A new paper has demonstrated the creation and manipulation of images by simply dragging specific points on them. The idea is demonstrated by a paper titled “Drag Your GAN: Interactive Point-based Manipulation on the Generative Image Manifold”, written by researchers from Max Planck Institute of Germany and Google. “Synthesizing visual content that meets users’ needs often requires flexible and precise controllability of the pose, shape, expression, and layout of the generated objects. Existing approaches gain controllability of generative adversarial networks (GANs) via manually annotated training data or a prior 3D model, which often lack flexibility, precision, and generality,” the paper says. “In this work, we study a powerful yet much less explored way of controlling GANs, that is, to “drag” any points of the image to precisely reach target points in a user-interactive manner,” it continues.
“To achieve this, we propose DragGAN, which consists of two main components: 1) a feature-based motion supervision that drives the handle point to move towards the target position, and 2) a new point tracking approach that leverages the discriminative generator features to keep localizing the position of the handle points. Through DragGAN, anyone can deform an image with precise control over where pixels go, thus manipulating the pose, shape, expression, and layout of diverse categories such as animals, cars, humans, landscapes, etc,” the abstract says.
And the demonstrations are pretty amazing.
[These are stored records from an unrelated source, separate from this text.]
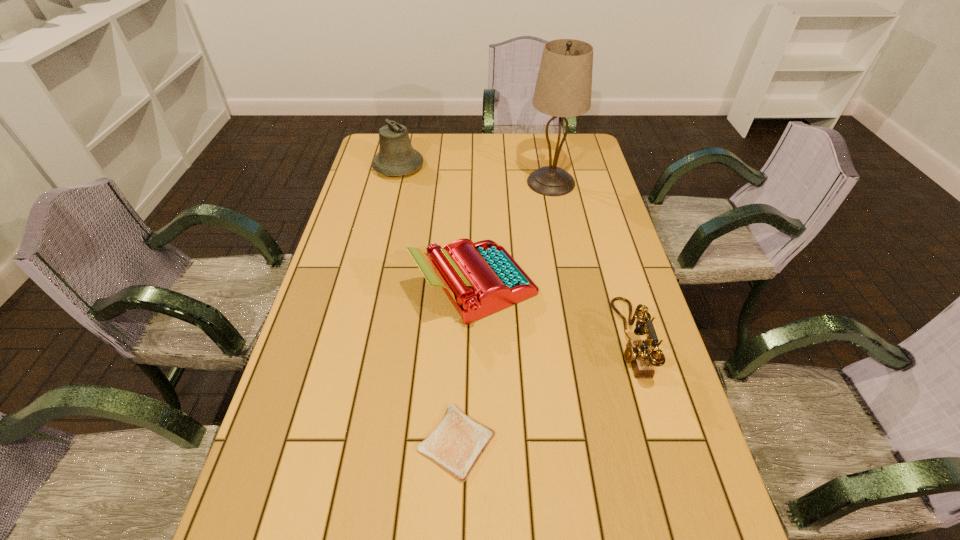 You are a GUI agent. You are given a task and a screenshot of the screen. Output one action in this format:
    pyautogui.click(x=<x>, y=<y>)
    Task: Click on the vacant area at the far edge
    The width and height of the screenshot is (960, 540).
    Given the screenshot: What is the action you would take?
    pyautogui.click(x=483, y=136)

Locate an element on the screen. The width and height of the screenshot is (960, 540). free region at the left edge of the desktop is located at coordinates (363, 262).

Locate an element on the screen. The image size is (960, 540). free spot at the right edge of the desktop is located at coordinates (622, 235).

Identify the location of free spot at the far left corner of the desktop. click(x=370, y=160).

Find the location of a particular element. free spot at the far right corner of the desktop is located at coordinates (571, 138).

Image resolution: width=960 pixels, height=540 pixels. In order to click on free spot between the toast and the typewriter in this screenshot , I will do `click(467, 364)`.

You are a GUI agent. You are given a task and a screenshot of the screen. Output one action in this format:
    pyautogui.click(x=<x>, y=<y>)
    Task: Click on the free space between the bell and the lampshade
    This screenshot has width=960, height=540.
    Given the screenshot: What is the action you would take?
    pyautogui.click(x=475, y=174)

Where is `free space between the toast and the third shortest object`? This screenshot has width=960, height=540. free space between the toast and the third shortest object is located at coordinates (467, 364).

Where is `empty space that is in between the third shortest object and the second shortest object`? Image resolution: width=960 pixels, height=540 pixels. empty space that is in between the third shortest object and the second shortest object is located at coordinates (553, 313).

You are a GUI agent. You are given a task and a screenshot of the screen. Output one action in this format:
    pyautogui.click(x=<x>, y=<y>)
    Task: Click on the vacant region between the typewriter and the fourth tallest object
    Image resolution: width=960 pixels, height=540 pixels.
    Given the screenshot: What is the action you would take?
    (553, 313) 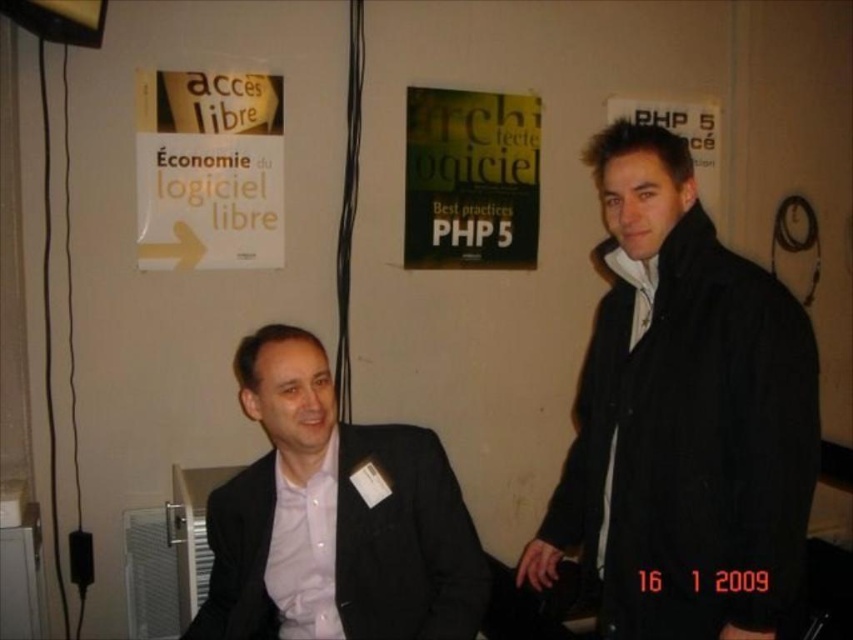 Image resolution: width=853 pixels, height=640 pixels. What do you see at coordinates (209, 170) in the screenshot?
I see `white paper poster at upper left` at bounding box center [209, 170].

Between white paper poster at upper left and matte black php 5 poster at upper right, which one has less height?

With less height is matte black php 5 poster at upper right.

Is point (245, 74) more distant than point (698, 173)?

No, (245, 74) is closer to viewer.

At what (x,y) coordinates should I click in order to perform the action: click on white paper poster at upper left. Please return your answer as a coordinate pair (x, y). This screenshot has width=853, height=640. Looking at the image, I should click on (209, 170).

Who is lower down, black matte suit at left or matte black php 5 poster at upper right?

Result: black matte suit at left

Which is behind, point (299, 509) or point (691, 145)?

The point (691, 145) is behind.

What are the coordinates of `black matte suit at left` in the screenshot? It's located at (334, 518).

Which of these two, white paper poster at upper left or green matte book at center, stands shorter?

white paper poster at upper left is shorter.

Does white paper poster at upper left come behind green matte book at center?

No, white paper poster at upper left is in front of green matte book at center.

Does point (244, 253) come behind point (447, 208)?

No.

Where is `white paper poster at upper left`? The image size is (853, 640). white paper poster at upper left is located at coordinates (209, 170).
A user can simply select points on an image and move them around, and the image changes automatically based on the new boundaries. Users can, thus, cause a subject to smile, a cat to shut its eyes, or have a horse splay its legs. More impressively, the results are almost instantaneous, which makes this a simple method of manipulating images.
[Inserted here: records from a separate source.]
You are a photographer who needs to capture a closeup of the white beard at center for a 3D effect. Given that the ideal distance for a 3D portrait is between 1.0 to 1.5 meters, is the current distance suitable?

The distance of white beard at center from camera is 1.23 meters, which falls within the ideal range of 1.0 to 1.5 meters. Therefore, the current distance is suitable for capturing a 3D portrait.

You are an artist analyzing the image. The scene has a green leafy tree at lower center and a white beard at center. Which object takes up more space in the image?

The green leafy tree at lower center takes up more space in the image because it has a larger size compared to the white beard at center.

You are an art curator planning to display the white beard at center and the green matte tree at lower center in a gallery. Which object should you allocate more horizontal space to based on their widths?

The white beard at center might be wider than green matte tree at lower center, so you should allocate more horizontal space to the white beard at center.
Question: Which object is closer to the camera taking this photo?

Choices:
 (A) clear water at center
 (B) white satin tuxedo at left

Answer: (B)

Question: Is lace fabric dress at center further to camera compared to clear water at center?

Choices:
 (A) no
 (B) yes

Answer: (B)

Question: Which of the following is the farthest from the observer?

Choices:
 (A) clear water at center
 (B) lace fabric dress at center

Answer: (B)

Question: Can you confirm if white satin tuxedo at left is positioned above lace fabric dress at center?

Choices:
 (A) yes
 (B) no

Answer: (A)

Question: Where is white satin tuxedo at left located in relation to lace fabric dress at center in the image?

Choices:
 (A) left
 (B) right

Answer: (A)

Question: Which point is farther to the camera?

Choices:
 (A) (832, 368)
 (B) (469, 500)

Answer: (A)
Drag Your GANs might just be the latest iteration in image creation, a field which has been radically transformed over the last few years. Initially paid tools like DALL-E were able to create images through text prompts. Not long after, open source alternatives like Stable Diffusion emerged, which created an explosion of text-generated photos, especially through technologies like Dreambooth. Midjourney, meanwhile, has been raising the bar on creating life-like images, but currently remains only on Discord. But these tools are going mainstream — Adobe Photoshop has recently integrated generative AI tools withing its software, and users can manipulate images through text prompts straight through Photoshop. And the field doesn’t seem to be done yet — demos like Drag your GAN now allow users to edit images simply by dragging them around with a mouse. It remains to be seen if Drag your GAN is used in a mainstream implementation, but the field of image generation might soon be completely unrecognizable from what it was just a few years ago.